Without including any pictures, copy each entry below exactly.

· · · · ·

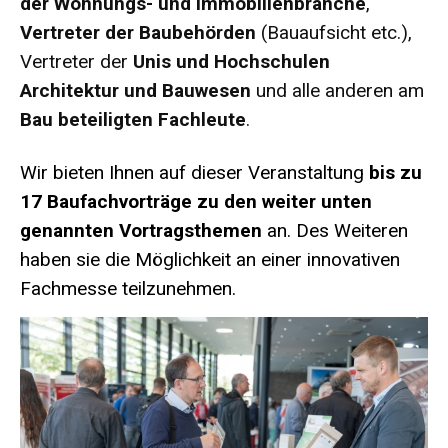
der Wohnungs- und Immobilienbranche
,
Vertreter der Baubehörden
(Bauaufsicht etc.),
Vertreter der
Unis und Hochschulen
Architektur und Bauwesen
und alle anderen am
Bau beteiligten Fachleute
.
Wir bieten Ihnen auf dieser Veranstaltung
bis zu
17 Baufachvorträge zu den weiter unten
genannten Vortragsthemen
an. Des Weiteren
haben sie die Möglichkeit an einer innovativen
Fachmesse teilzunehmen.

· · · · ·

SOLUTION
der Wohnungs- und Immobilienbranche
,
Vertreter der Baubehörden
(Bauaufsicht etc.),
Vertreter der
Unis und Hochschulen
Architektur und Bauwesen
und alle anderen am
Bau beteiligten Fachleute
.
Wir bieten Ihnen auf dieser Veranstaltung
bis zu
17 Baufachvorträge zu den weiter unten
genannten Vortragsthemen
an. Des Weiteren
haben sie die Möglichkeit an einer innovativen
Fachmesse teilzunehmen.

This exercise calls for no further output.